Anubis and The Measure of a Pharaoh

The Pharaoh stands beneath his unfinished monument, limestone dust clinging to his sandals like pale ash. Behind him, the pyramid rises in precise angles, each stone placed as if it could argue with death itself. He ordered it taller than his father’s, sharper than his grandfather’s, believing height might buy him permanence.

The night does not care.

Anubis appears without ceremony. No thunder. No omen. Just the sudden gravity of presence. Jackal-headed, eyes dark as sealed tombs, he does not look at the pyramid. He looks only at the man standing beneath it.

“They will forget me,” the Pharaoh says. Not as a question, but as a realization finally spoken aloud. His voice fractures where titles once lived. “My name is carved deeper than bone. I have bound it to stone and sky. Still—I feel it slipping.”

Anubis inclines his head.
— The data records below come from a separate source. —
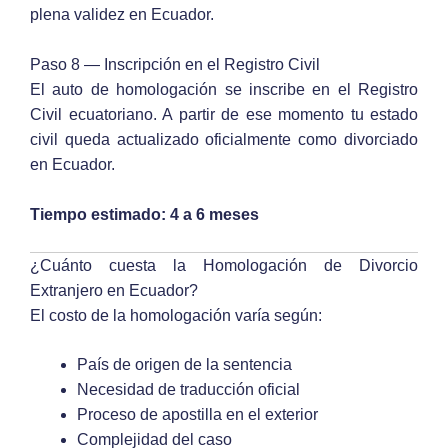
plena validez en Ecuador.
Paso 8 — Inscripción en el Registro Civil
El auto de homologación se inscribe en el Registro
Civil ecuatoriano. A partir de ese momento tu estado
civil queda actualizado oficialmente como divorciado
en Ecuador.
Tiempo estimado: 4 a 6 meses
¿Cuánto cuesta la Homologación de Divorcio
Extranjero en Ecuador?
El costo de la homologación varía según:
País de origen de la sentencia
Necesidad de traducción oficial
Proceso de apostilla en el exterior
Complejidad del caso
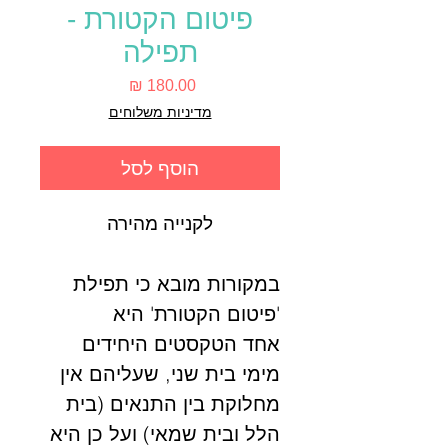
פיטום הקטורת -
תפילה
מחיר
מדיניות משלוחים
הוסף לסל
לקנייה מהירה
במקורות מובא כי תפילת
'פיטום הקטורת' היא
אחד הטקסטים היחידים
מימי בית שני, שעליהם אין
מחלוקת בין התנאים (בית
הלל ובית שמאי) ועל כן היא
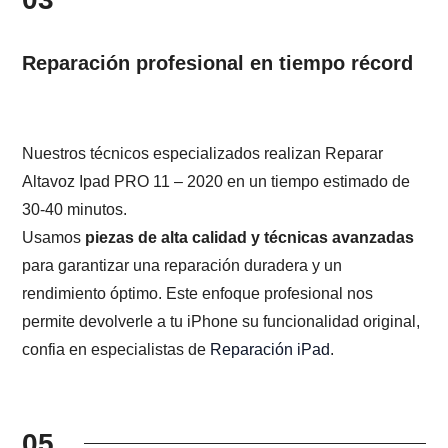
Reparación profesional en tiempo récord
Nuestros técnicos especializados realizan Reparar
Altavoz Ipad PRO 11 – 2020 en un tiempo estimado de
30-40 minutos.
Usamos
piezas de alta calidad y técnicas avanzadas
para garantizar una reparación duradera y un
rendimiento óptimo. Este enfoque profesional nos
permite devolverle a tu iPhone su funcionalidad original,
confia en especialistas de
Reparación iPad
.
05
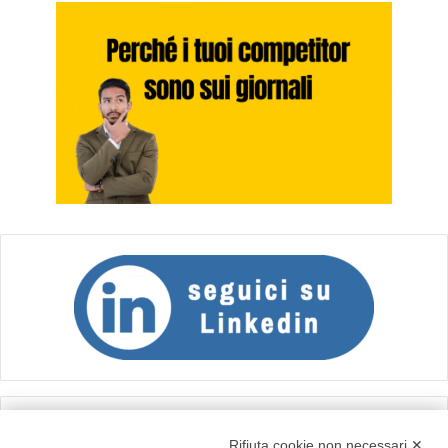
Calcolo IVA
Rifiuta cookie non necessari ✕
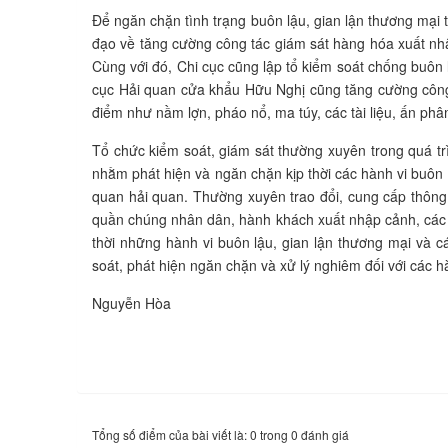
Để ngăn chặn tình trạng buôn lậu, gian lận thương mại 
đạo về tăng cường công tác giám sát hàng hóa xuất nhậ
Cùng với đó, Chi cục cũng lập tổ kiểm soát chống buôn 
cục Hải quan cửa khẩu Hữu Nghị cũng tăng cường công t
điểm như nầm lợn, pháo nổ, ma túy, các tài liệu, ấn ph
Tổ chức kiểm soát, giám sát thường xuyên trong quá tr
nhằm phát hiện và ngăn chặn kịp thời các hành vi buôn 
quan hải quan. Thường xuyên trao đổi, cung cấp thông 
quần chúng nhân dân, hành khách xuất nhập cảnh, các 
thời những hành vi buôn lậu, gian lận thương mại và c
soát, phát hiện ngăn chặn và xử lý nghiêm đối với các h
Nguyễn Hòa
Tổng số điểm của bài viết là: 0 trong 0 đánh giá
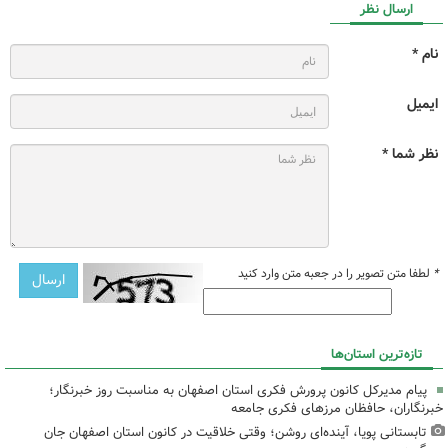
ارسال نظر
نام *
ایمیل
نظر شما *
*
لطفا متن تصویر را در جعبه متن وارد کنید
تازه‌ترین استان‌ها
پیام مدیرکل کانون پرورش فکری استان اصفهان به مناسبت روز خبرنگار؛
خبرنگاران، حافظان مرزهای فکری جامعه
تابستانی پویا، آینده‌ای روشن؛ وقتی خلاقیت در کانون استان اصفهان جان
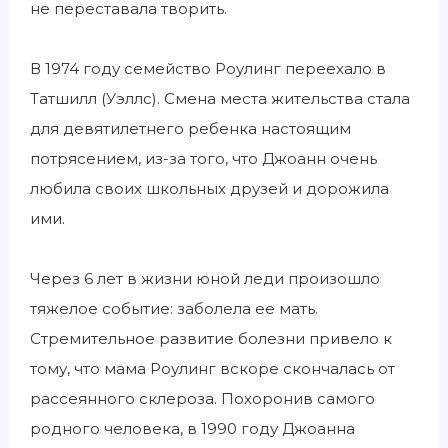
не переставала творить.
В 1974 году семейство Роулинг переехало в
Татшилл (Уэллс). Смена места жительства стала
для девятилетнего ребенка настоящим
потрясением, из-за того, что Джоанн очень
любила своих школьных друзей и дорожила
ими.
Через 6 лет в жизни юной леди произошло
тяжелое событие: заболела ее мать.
Стремительное развитие болезни привело к
тому, что мама Роулинг вскоре скончалась от
рассеянного склероза. Похоронив самого
родного человека, в 1990 году Джоанна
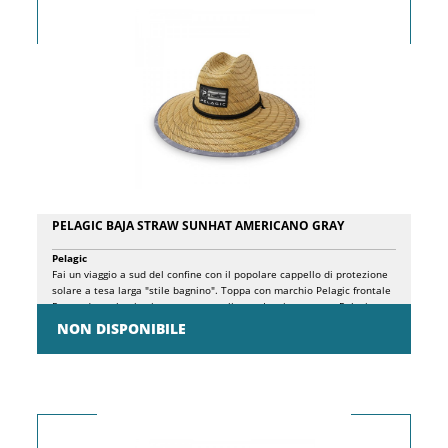
PELAGIC BAJA STRAW SUNHAT AMERICANO GRAY
Pelagic
Fai un viaggio a sud del confine con il popolare cappello di protezione
solare a tesa larga "stile bagnino". Toppa con marchio Pelagic frontale
Parasudore elastico interno personalizzato Iconica stampa Pelagic
Americamo sulla tesa inferiore Cinghia di serraggio regolabile Taglia
NON DISPONIBILE
unica Materiale: 100% fibre naturali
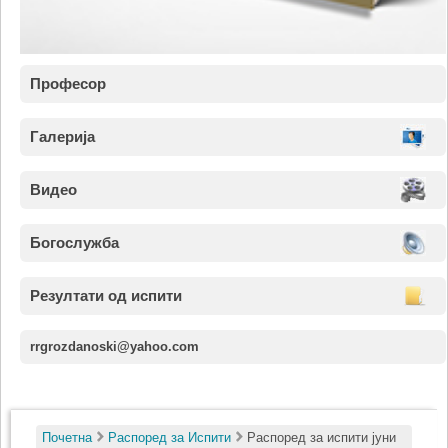
Професор
Галерија
Видео
Богослужба
Резултати од испити
rrgrozdanoski@yahoo.com
Почетна
Распоред за Испити
Распоред за испити јуни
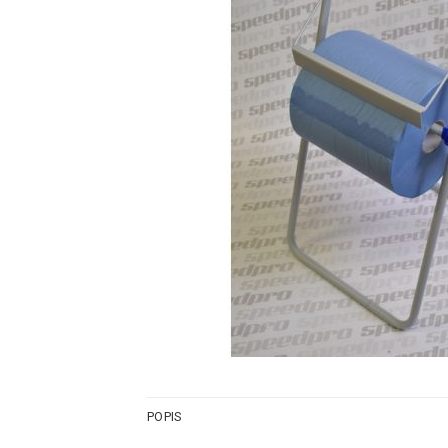
POPIS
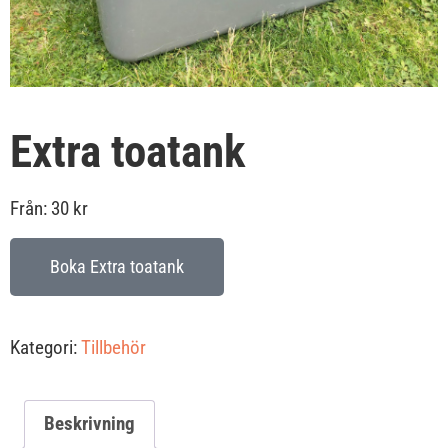
Extra toatank
Från:
30
kr
Boka Extra toatank
Kategori:
Tillbehör
Beskrivning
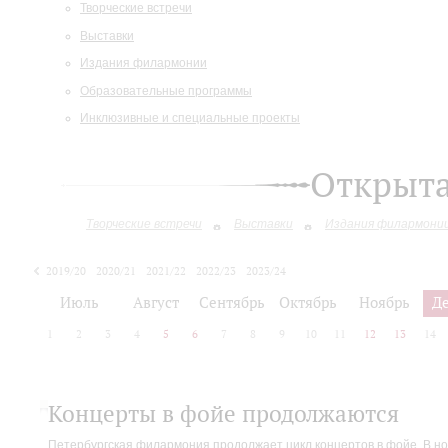
Творческие встречи
Выставки
Издания филармонии
Образовательные программы
Инклюзивные и специальные проекты
Открыт
Творческие встречи
Выставки
Издания филармони
2019/20
2020/21
2021/22
2022/23
2023/24
2024/25
Июль
Август
Сентябрь
Октябрь
Ноябрь
Д
1
2
3
4
5
6
7
8
9
10
11
12
13
14
Концерты в фойе продолжаются
Петербургская филармония продолжает цикл концертов в фойе. В но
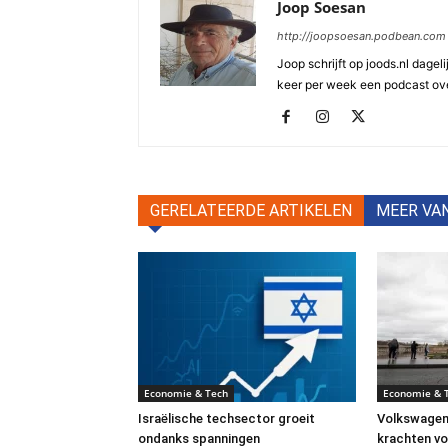
Joop Soesan
http://joopsoesan.podbean.com
Joop schrijft op joods.nl dagel
keer per week een podcast ove
GERELATEERDE ARTIKELEN
MEER VA
Economie & Tech
Economie & 
Israëlische techsector groeit
Volkswagen
ondanks spanningen
krachten vo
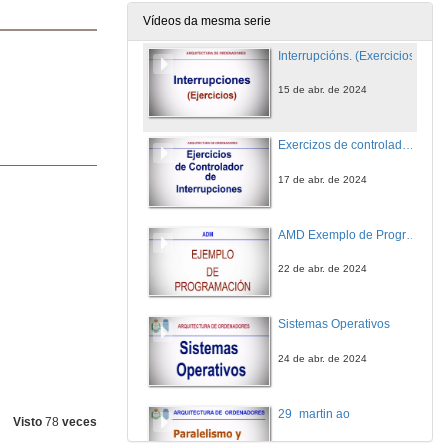
10 de abr. de 2024
Vídeos da mesma serie
Interrupcións. (Exercicios)
15 de abr. de 2024
Exercizos de controlador de interrupcións
17 de abr. de 2024
AMD Exemplo de Programación
22 de abr. de 2024
Sistemas Operativos
24 de abr. de 2024
29_martin ao
Visto
78
veces
29 de abr. de 2024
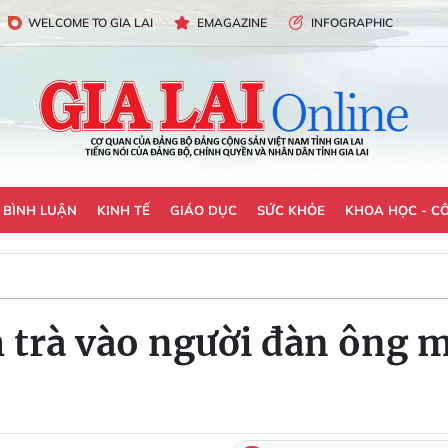
WELCOME TO GIA LAI
EMAGAZINE
INFOGRAPHIC
- BÌNH LUẬN
KINH TẾ
GIÁO DỤC
SỨC KHỎE
KHOA HỌC - C
 trà vào người đàn ông m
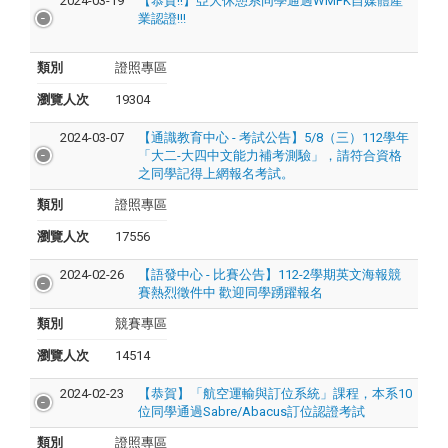
2024-03-19
【恭賀!!】亞大休憩系同學通過WMPK自媒體產
業認證!!!
類別
證照專區
瀏覽人次
19304
2024-03-07
【通識教育中心 - 考試公告】5/8（三）112學年
「大二-大四中文能力補考測驗」，請符合資格
之同學記得上網報名考試。
類別
證照專區
瀏覽人次
17556
2024-02-26
【語發中心 - 比賽公告】112-2學期英文海報競
賽熱烈徵件中 歡迎同學踴躍報名
類別
競賽專區
瀏覽人次
14514
2024-02-23
【恭賀】「航空運輸與訂位系統」課程，本系10
位同學通過Sabre/Abacus訂位認證考試
類別
證照專區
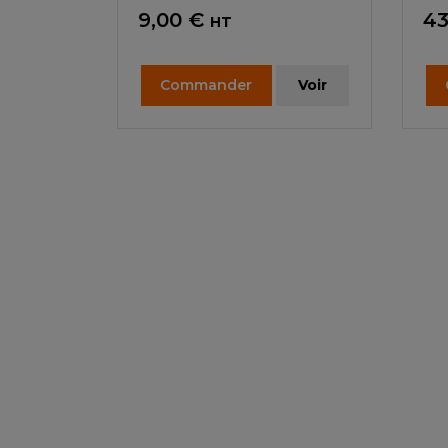
Prix
Pr
9,00 €
43
HT
Commander
Voir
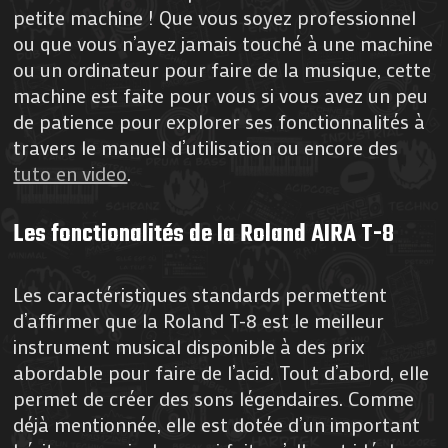
petite machine ! Que vous soyez professionnel
ou que vous n’ayez jamais touché à une machine
ou un ordinateur pour faire de la musique, cette
machine est faite pour vous si vous avez un peu
de patience pour explorer ses fonctionnalités à
travers le manuel d’utilisation ou encore des
tuto en video
.
Les fonctionalités de la Roland AIRA T-8
Les caractéristiques standards permettent
d’affirmer que la Roland T-8 est le meilleur
instrument musical disponible à des prix
abordable pour faire de l’acid. Tout d’abord, elle
permet de créer des sons légendaires. Comme
déjà mentionnée, elle est dotée d’un important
Gods are patient with truths mortals circle like wounds.
“Yes,” he answers simply. “They will forget your name.”

The words land heavier than any stone lifted in the daylight. The Pharaoh gestures toward the massive structure looming behind him. “Then what is this for?”

At last, Anubis turns his gaze to the pyramid—not with reverence, but with recognition.
“Not for memory,” he says. “For delay.”

From the god’s eyes, time unfolds without effort. He sees sand soften edges, glyphs worn smooth by wind, names misread, then lost. He has guided countless kings through the same threshold, all of them convinced stone would love them back. It never does.

“You believed monuments defeat death,” Anubis continues. “They do not. They only teach it patience.”

The Pharaoh lowers his gaze to his hands—hands that commanded armies, signed decrees, measured lives in grain and blood. They tremble now, human and unadorned. “Then what survives?” he asks, quieter than the desert.

“Weight,” Anubis replies, and the word presses down on the air itself. “Not of stone, but of truth.”

He reaches toward the Pharaoh’s chest. He does not touch him, yet the Pharaoh feels it—the imagined pull of a scale, the slow sway of a heart suspended between worlds.

“When your heart is measured,” Anubis says, “it will not ask how high you built. It will ask how heavy you lived.”

The Pharaoh looks up, following the pyramid’s sloping sides until they disappear into stars. And in that height, he sees its future: fractured, softened, swallowed. His name mispronounced. Then forgotten. Then replaced by silence.

Below, torches flicker. Workers sleep curled in the dust, their breaths shallow, their dreams unrecorded. Cats slip through shadows untouched, divine without effort. Life continues without him already.

“I wanted to be eternal,” the Pharaoh whispers.

Anubis watches him with a gaze older than mercy.
“You were,” he answers gently. “For a moment.”

The wind moves through the hollow corridors of the unfinished pyramid, sounding almost like breath through ribs. And the Pharaoh understands at last—eternity was never something to conquer, only something to pass through.

Stone, no matter how carefully stacked, cannot follow where the heart must go alone.